Behind every fear are scary or painful possibilities. To reduce fear, we need to transform these dark, looming, and vague possibilities into specific, concrete scenarios that can be examined with logic and illuminated with new information. Once you identify specific scenarios that are cause for concern, it becomes possible to walk through them logically step by step. During this process, you can correct misconceptions, provide missing information, and discuss the likelihood and seriousness of specific occurrences. Furthermore, this is a great source for identifying potential problems that need to be prevented in order to ensure the success of your plans. In many cases, this is a quick, painless, and enlightening process for all involved. In some cases, it leads to a more drawn out process of collecting information, building more trusting relationships, test-driving plans, and monitoring actions, options, and results. But in all cases, specificity and logic help replace general fears with manageable risks. Nothing you do can protect you from something as nebulous as fear, but if you know you fear snakes, you can take actions to avoid or protect yourself from snakes. When someone reacts with fear, you will be able to move forward again as soon as you identify specifically what is feared, whether it is snake-bites, a new boss, or the inability to control how, when, and where you eat lunch.

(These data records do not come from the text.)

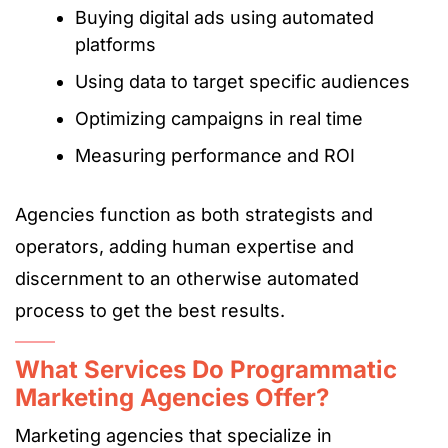
Buying digital ads using automated
platforms
Using data to target specific audiences
Optimizing campaigns in real time
Measuring performance and ROI
Agencies function as both strategists and
operators, adding human expertise and
discernment to an otherwise automated
process to get the best results.
What Services Do Programmatic
Marketing Agencies Offer?
Marketing agencies that specialize in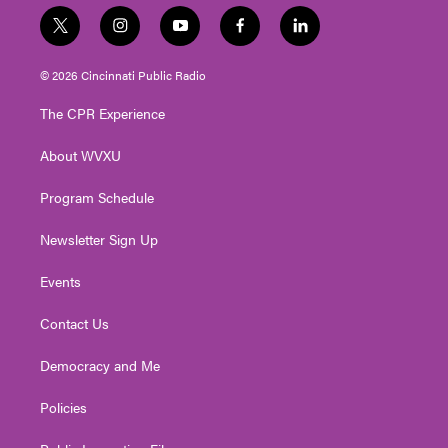
t
i
y
f
l
w
n
o
a
i
i
s
u
c
n
© 2026 Cincinnati Public Radio
t
t
t
e
k
t
a
u
b
e
The CPR Experience
e
g
b
o
d
r
r
e
o
i
About WVXU
a
k
n
m
Program Schedule
Newsletter Sign Up
Events
Contact Us
Democracy and Me
Policies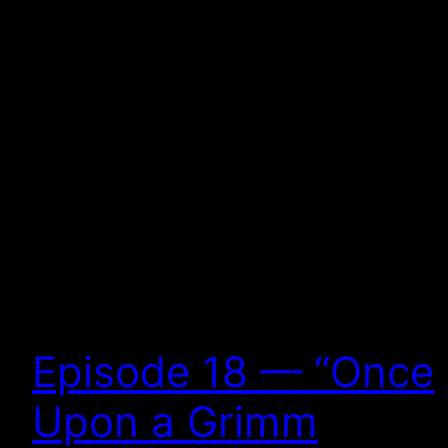
Episode 18 — “Once
Upon a Grimm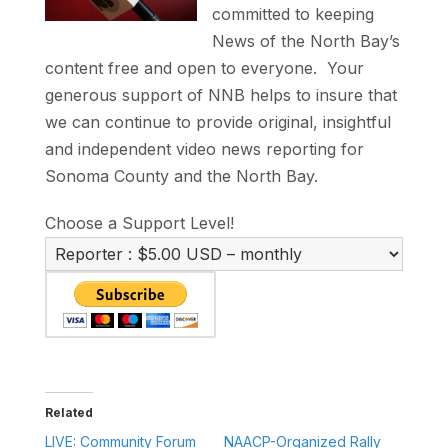
committed to keeping
News of the North Bay’s
content free and open to everyone. Your
generous support of NNB helps to insure that
we can continue to provide original, insightful
and independent video news reporting for
Sonoma County and the North Bay.
Choose a Support Level!
Related
LIVE: Community Forum
NAACP-Organized Rally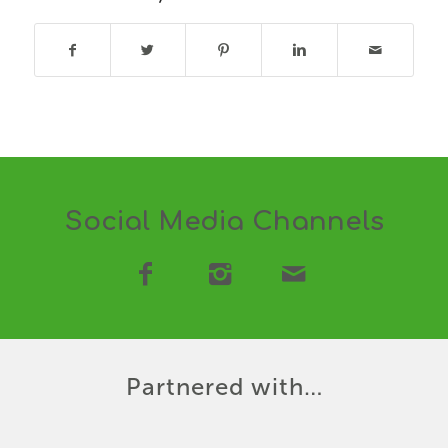
Social Media Channels
Partnered with…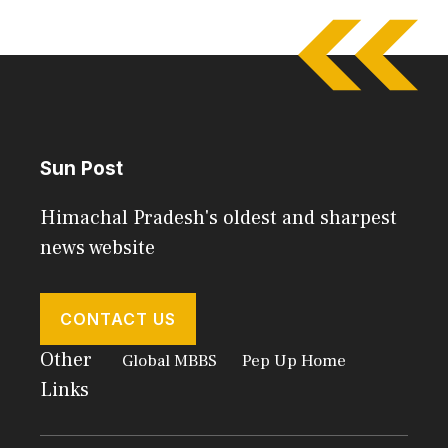
Sun Post
Himachal Pradesh's oldest and sharpest
news website
CONTACT US
Other
Global MBBS
Pep Up Home
Links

People who shy away from emotions don’t give the fearful the opportunity or a safe environment in which to pinpoint and reduce the fear. The resulting painful quagmires are quite unnecessary. Acknowledge, respect, diagnose, and resolve. The fear is legitimate and deserves respect whether you can understand it or not. Find the cause of the fear by delving into specific scenarios and specific risks. Once the risks become manageable, the fear dwindles, the benefits have a shot at outweighing the risks, and positive emotions take over. Don’t fear the fear or the emotions. Emotions rule.